"""Ollama HTTP renderer for the OOC→IC translation layer.
``OllamaRenderer`` is a thin, synchronous wrapper around the Ollama
``/api/chat`` endpoint. It is the only place in the translation layer
that makes a network call.
Sync vs async
-------------
The renderer uses the synchronous ``requests`` library (already a pinned
dependency at ``requests==2.32.5``). The ``GameEngine`` is fully
synchronous, and FastAPI runs sync endpoint handlers inside a thread-pool
executor, so a blocking HTTP call here does not stall the event loop.
When the engine is eventually asyncified the upgrade path is:
1. Replace ``requests.post`` with ``await httpx.AsyncClient().post``.
2. Mark ``render`` as ``async def``.
3. Mark ``OOCToICTranslationService.translate`` as ``async def``.
4. Propagate ``await`` up through ``engine.chat/yell/whisper``.
``httpx`` is already in the project dependencies (``>=0.28.1``) so no
new dep is required at that point.
Request structure
-----------------
The ``/api/chat`` payload includes a top-level ``keep_alive`` field
(default ``"5m"``) that tells Ollama how long to keep the model loaded
in memory after the request completes. Without this field Ollama uses
its server default (typically 5 minutes), but after a cold-start the
model may be unloaded before the next request arrives, causing a full
reload on every call.

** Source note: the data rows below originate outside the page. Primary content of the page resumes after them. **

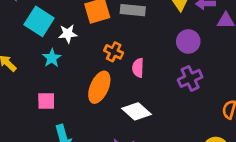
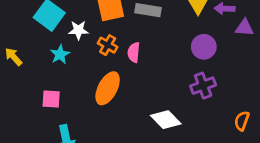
orange cross: (114, 52) -> (108, 45), moved
pink semicircle: (138, 68) -> (134, 52), moved
white diamond: (136, 111) -> (166, 120), moved

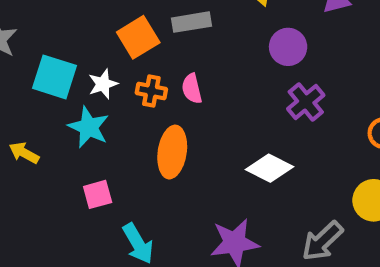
cyan star: (60, 54) -> (89, 127), size x1.4

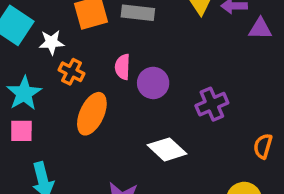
purple circle: (288, 47) -> (153, 83), moved
orange cross: (151, 91) -> (72, 72), moved
cyan star: (89, 127) -> (24, 93), moved

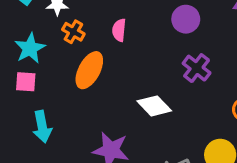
purple circle: (153, 83) -> (186, 19), moved
purple cross: (212, 104) -> (197, 68), turned -32

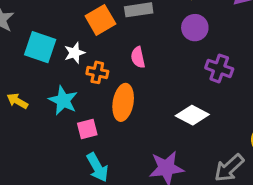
pink square: (26, 82) -> (87, 129), moved

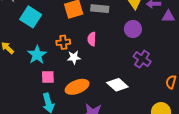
white star: (75, 53) -> (74, 57), moved
orange cross: (97, 72) -> (63, 42), turned -32
orange ellipse: (123, 102) -> (77, 87), moved, turned 45

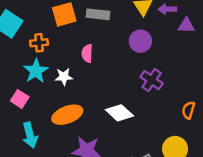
orange cross: (63, 42) -> (39, 43), moved
cyan star: (37, 55) -> (36, 71), moved
pink square: (48, 77) -> (20, 99), moved, turned 32

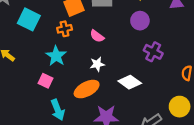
orange cross: (39, 43) -> (65, 29), moved
pink semicircle: (87, 53) -> (97, 36), turned -48
white star: (64, 77) -> (97, 64), moved

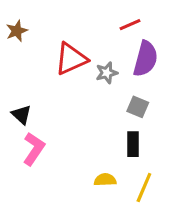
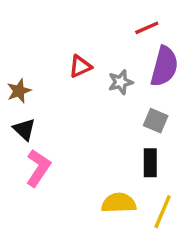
brown star: (17, 31) -> (19, 91), moved
red triangle: (71, 59) -> (80, 66), size x0.6
yellow semicircle: (105, 180) -> (119, 203), size x1.4

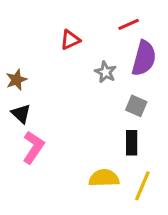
red triangle: (80, 66) -> (70, 40), moved
gray star: (121, 82) -> (106, 72), turned -30

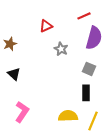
gray star: (106, 72) -> (61, 49), moved
brown star: (16, 80) -> (10, 44), moved
pink L-shape: (33, 147) -> (22, 112), moved

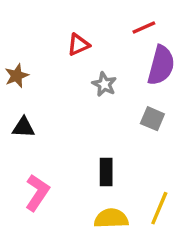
black triangle: (14, 74) -> (23, 127), turned -40
black rectangle: (86, 93) -> (106, 172), moved
yellow semicircle: (68, 116) -> (111, 218), moved

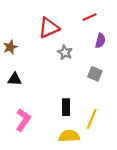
red triangle: (79, 45) -> (49, 28), size x1.5
purple semicircle: (161, 65) -> (100, 41), size x0.6
yellow line: (159, 208) -> (92, 119), moved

Setting ``keep_alive`` explicitly avoids this.
Deterministic mode
------------------
When ``set_deterministic(seed_int)`` is called (by the service, after
deriving a seed from the IPC hash), temperature is clamped to 0.0 and
the seed is forwarded to Ollama's ``options.seed`` field.
IPC hash sourcing (FUTURE — axis engine integration)
----------------------------------------------------
``set_deterministic`` will be called from ``OOCToICTranslationService``
once the axis engine passes a concrete ``ipc_hash`` through
``service.translate(..., ipc_hash=ipc_hash)``. The service converts the
first 16 hex characters of the hash to an integer::
seed_int = int(ipc_hash[:16], 16)
Until then ``set_deterministic`` is never called and the renderer uses
the configured temperature from ``TranslationLayerConfig``.
"""
from __future__ import annotations
import logging
import requests
logger = logging.getLogger(__name__)
# Temperature used when deterministic mode is not active.
_DEFAULT_TEMPERATURE = 0.7
# Conservative token ceiling for a single line of dialogue.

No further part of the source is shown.